Per-slot ctx Agg TPS Per-call TPS Dev p50 Verdict
64K 142 70 93 s Throughput max — narrow win
128K 132 69 96 s Sweet spot — 2× per-slot context for only 7% TPS cost
200K 79 29 293 s -45% TPS, 3× Dev latency — degraded
256K 10 Collapsed — Dev never finished a turn in 600 s

Headline finding 2 — the 256K throughput collapse (the surprise)

VRAM ceiling and TPS ceiling are not the same wall. At N=3 ctx=256K the model fits (1,077 MiB VRAM free), boots cleanly, exchanges HTTP requests — but aggregate throughput collapses by 13× vs ctx=64K, and the Dev role (8000-token turns) never finishes a single turn in the 600 s window.

Likely root cause: llama.cpp's attention compute scales with allocated slot context, not used context, so each generated token pays a per-token compute penalty proportional to slot size even when the conversation occupies a small fraction. Flash-attention with quantized KV may not optimize for sparse slots. The cliff is steep but continuous: 64K → 128K → 200K → 256K shows smooth degradation, then 256K falls off entirely.

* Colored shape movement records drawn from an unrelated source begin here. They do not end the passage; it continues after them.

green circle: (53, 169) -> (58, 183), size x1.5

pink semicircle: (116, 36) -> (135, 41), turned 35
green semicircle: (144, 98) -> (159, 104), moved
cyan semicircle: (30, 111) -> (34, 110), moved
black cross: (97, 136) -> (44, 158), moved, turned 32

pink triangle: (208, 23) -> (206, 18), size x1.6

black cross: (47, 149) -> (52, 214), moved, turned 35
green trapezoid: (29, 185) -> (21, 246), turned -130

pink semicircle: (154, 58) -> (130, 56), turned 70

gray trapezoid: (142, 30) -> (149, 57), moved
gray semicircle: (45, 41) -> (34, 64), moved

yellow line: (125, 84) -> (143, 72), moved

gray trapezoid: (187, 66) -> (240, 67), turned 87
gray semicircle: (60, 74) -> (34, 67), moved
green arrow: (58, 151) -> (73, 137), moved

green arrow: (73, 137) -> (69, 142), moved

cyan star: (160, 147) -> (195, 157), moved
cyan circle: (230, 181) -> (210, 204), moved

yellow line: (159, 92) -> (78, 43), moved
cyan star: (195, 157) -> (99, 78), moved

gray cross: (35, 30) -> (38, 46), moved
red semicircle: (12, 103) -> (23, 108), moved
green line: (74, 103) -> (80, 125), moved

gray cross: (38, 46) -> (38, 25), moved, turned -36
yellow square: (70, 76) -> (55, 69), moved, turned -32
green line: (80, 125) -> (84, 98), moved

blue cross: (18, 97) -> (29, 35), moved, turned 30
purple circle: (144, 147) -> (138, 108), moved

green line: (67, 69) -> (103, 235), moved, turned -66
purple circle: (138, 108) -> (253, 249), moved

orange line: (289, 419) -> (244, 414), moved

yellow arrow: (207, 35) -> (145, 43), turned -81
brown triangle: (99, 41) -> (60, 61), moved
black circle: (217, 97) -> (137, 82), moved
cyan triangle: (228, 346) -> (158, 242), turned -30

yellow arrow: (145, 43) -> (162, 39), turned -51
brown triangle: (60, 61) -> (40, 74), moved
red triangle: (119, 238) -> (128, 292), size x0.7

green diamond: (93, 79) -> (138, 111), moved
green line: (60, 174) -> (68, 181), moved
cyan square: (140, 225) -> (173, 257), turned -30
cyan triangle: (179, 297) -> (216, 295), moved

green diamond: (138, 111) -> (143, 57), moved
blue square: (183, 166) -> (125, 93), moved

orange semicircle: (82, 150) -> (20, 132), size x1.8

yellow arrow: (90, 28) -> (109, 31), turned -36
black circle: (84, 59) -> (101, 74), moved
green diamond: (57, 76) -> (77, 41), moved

Recommend filing a follow-up spike to confirm the mechanism (compare attention kernel performance at different --ctx-size values with otherwise-identical prompts) before deciding whether 256K is reachable with kernel-config changes or is fundamentally bandwidth-bound.

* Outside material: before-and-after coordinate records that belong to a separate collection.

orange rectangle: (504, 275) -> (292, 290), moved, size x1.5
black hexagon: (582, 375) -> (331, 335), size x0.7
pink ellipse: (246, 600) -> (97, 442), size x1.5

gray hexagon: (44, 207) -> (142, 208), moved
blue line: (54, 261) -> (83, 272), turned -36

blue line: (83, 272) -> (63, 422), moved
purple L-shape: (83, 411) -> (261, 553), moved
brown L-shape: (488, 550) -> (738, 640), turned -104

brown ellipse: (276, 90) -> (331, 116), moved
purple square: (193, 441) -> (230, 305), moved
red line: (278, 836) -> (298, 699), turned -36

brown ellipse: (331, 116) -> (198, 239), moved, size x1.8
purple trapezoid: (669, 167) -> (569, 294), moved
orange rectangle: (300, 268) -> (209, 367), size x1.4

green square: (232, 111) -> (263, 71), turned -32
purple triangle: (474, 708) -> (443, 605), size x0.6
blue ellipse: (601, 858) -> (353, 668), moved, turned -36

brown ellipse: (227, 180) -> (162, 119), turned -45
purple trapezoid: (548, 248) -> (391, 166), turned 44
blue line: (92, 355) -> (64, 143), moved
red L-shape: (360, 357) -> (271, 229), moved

Headline finding 3 — Workflow B (uniform continuous) is the highest-yield case

3×Research at N=3 ctx=64K hit 180 TPS aggregate — the highest of any config. Per-slot rate drops from 109 (single-slot baseline) to 58 (~half), but total aggregate grows 54%. Symmetric continuous load is the cont-batching best case: no idle slots to optimize around, no role-mix scheduling overhead.

For research / multi-document-synthesis workloads, N=3 ctx=64K with three identical Research agents is the right config — even better than asymmetric Workflow A.

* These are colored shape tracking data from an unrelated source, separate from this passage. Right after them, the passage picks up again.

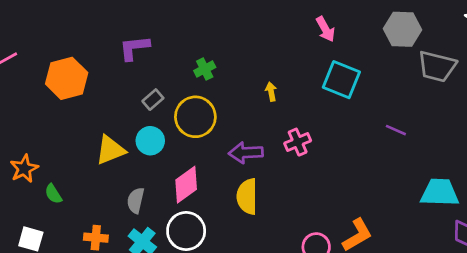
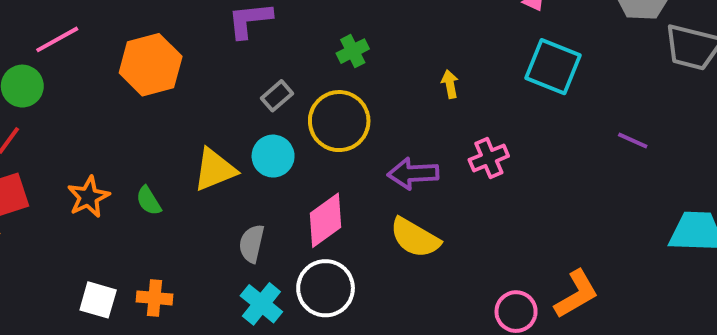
green semicircle: (53, 194) -> (149, 201), moved
yellow semicircle: (247, 196) -> (415, 238), turned -60
orange cross: (96, 238) -> (154, 298), moved

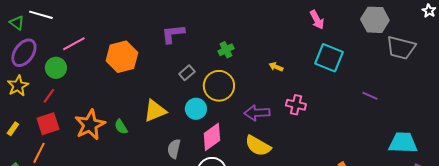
yellow arrow: (450, 84) -> (276, 67), turned -56
cyan circle: (273, 156) -> (196, 109), moved
pink cross: (489, 158) -> (296, 105), turned 36
orange star: (88, 197) -> (90, 125), size x1.4

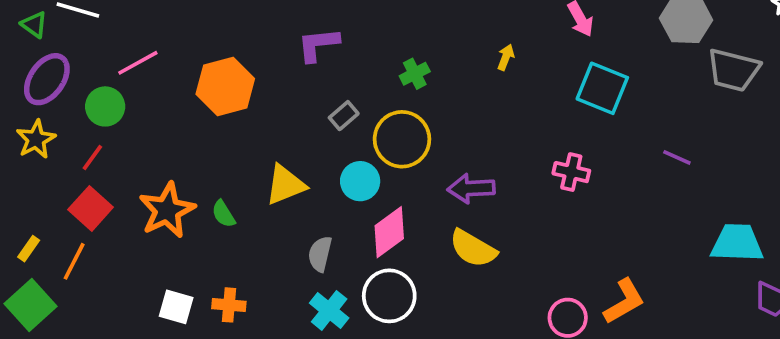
yellow arrow: (276, 67) -> (506, 57), moved, turned 88
pink cross: (296, 105) -> (571, 172), moved
red square: (48, 124) -> (91, 208), turned -30
yellow rectangle: (13, 129) -> (29, 249), moved

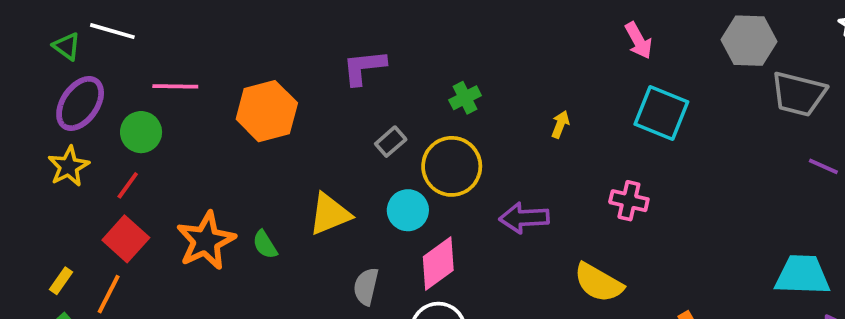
yellow arrow: (506, 57) -> (560, 124), moved
pink line: (138, 63) -> (175, 86), turned 30
purple line: (677, 157) -> (823, 166), moved
yellow semicircle: (473, 249) -> (598, 283), moved

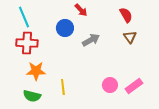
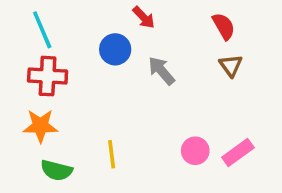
gray arrow: (91, 40) -> (161, 71), turned -102
orange star: (36, 71) -> (40, 126), moved

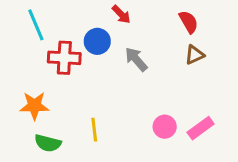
brown triangle: (231, 65) -> (195, 55), turned 42
red cross: (48, 76) -> (64, 58), moved

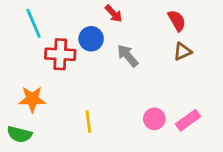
green semicircle: (48, 143) -> (19, 134), moved

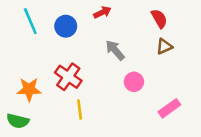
red arrow: (114, 14) -> (102, 12), turned -72
blue circle: (91, 39) -> (66, 26), moved
red cross: (60, 54) -> (68, 77), moved, turned 32
pink circle: (154, 119) -> (134, 82), moved

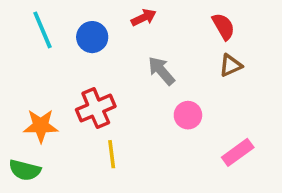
red cross: (68, 77) -> (96, 108), turned 32

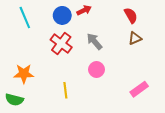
blue circle: (92, 37) -> (62, 15), moved
red cross: (96, 108) -> (61, 44), moved, turned -30
pink circle: (188, 115) -> (97, 69), moved

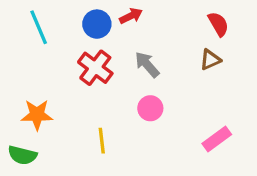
red semicircle: (131, 15) -> (218, 24), moved

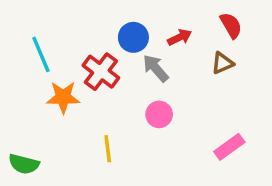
red arrow: (131, 16) -> (180, 37), moved
blue circle: (97, 24) -> (133, 37), moved
cyan line: (39, 27) -> (41, 54), moved
orange star: (37, 115) -> (63, 97), moved

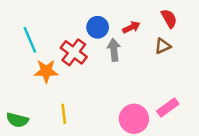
gray arrow: (156, 68) -> (114, 50), turned 35
pink circle: (159, 114) -> (134, 119), moved, size x1.5
yellow line: (108, 149) -> (64, 114), moved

Headline finding 4 — N=5 doesn't pay back

N=5 ctx=32K stretched Workflow A: 181 TPS aggregate (essentially tied with N=3 Workflow B). 5 slots adds capacity but not throughput — per-slot TPS drops to 43, Dev p95 ≈ 166 s (vs 114 s at N=3 ctx=64K). The 4th and 5th slots only make sense when concurrent-agent count itself is the bottleneck (not aggregate throughput) and Dev latency is acceptable.

Mixing 3×Research + Dev + TL at N=5 ctx=32K gave 169 TPSworse than pure 3×Research at N=3. Mixing burst (TL) + steady (Research) + heavy (Dev) on cont-batching is worse than either uniform load alone.

Headline finding 5 — Tool-storm churn is fine

3×ToolStorm at N=3 ctx=64K: 1052 turns in 600 s, p50 turn 1.5 s, p95 3.1 s, per-call 26 TPS. Cont-batching handles rapid small-turn churn cleanly — no slot-eviction errors, no latency spikes. Useful for tool-call-heavy agents that send many short responses.

Use case Preset Mode
Default coding (TL + Dev + QA team) gemma4-26b-a4b-q4-multi3-128k (text-only, --parallel 3 --cont-batching --ctx-size 393216) hermes-agent-multi
Research / chat multi-agent Same preset, three Research-style agents hermes-research-multi
Heavy concurrent agent count (5-agent chat, latency-tolerant) gemma4-26b-a4b-q4-multi5-32k hermes-agent-multi5
Vision-enabled single-agent (existing) gemma4-26b-a4b-q4 (vision, --parallel 1 --ctx-size 131072) hermes-agent (unchanged)

The multi-slot presets are text-only — they drop --mmproj to free ~1.1 GiB VRAM that would otherwise eat the 128K headroom. Vision-enabled multi-slot would need to fall back to ctx=64K per slot.

Open questions / follow-up tickets

  1. 256K throughput-collapse root cause — file a spike to confirm attention-compute scaling and check whether --no-context-shift, different --batch-size, or alternative attention backends restore throughput at 256K.
  2. N=2 ctx=256K viability — projected to fit at ~22.4 GiB; would test whether the throughput collapse is a per-slot or aggregate-bandwidth effect.
  3. Workflow B at ctx=128K — measure aggregate TPS for 3×Research at the recommended production ctx to confirm the 180 TPS finding holds at the larger per-slot context.

Production state restored after Phase 2

hermes-agent mode restarted with the original gemma4-26b-a4b-q4 (single-slot, 128K ctx, vision-enabled) preset. Multi-slot presets and modes proposed but not yet created — that's Phase 4 work.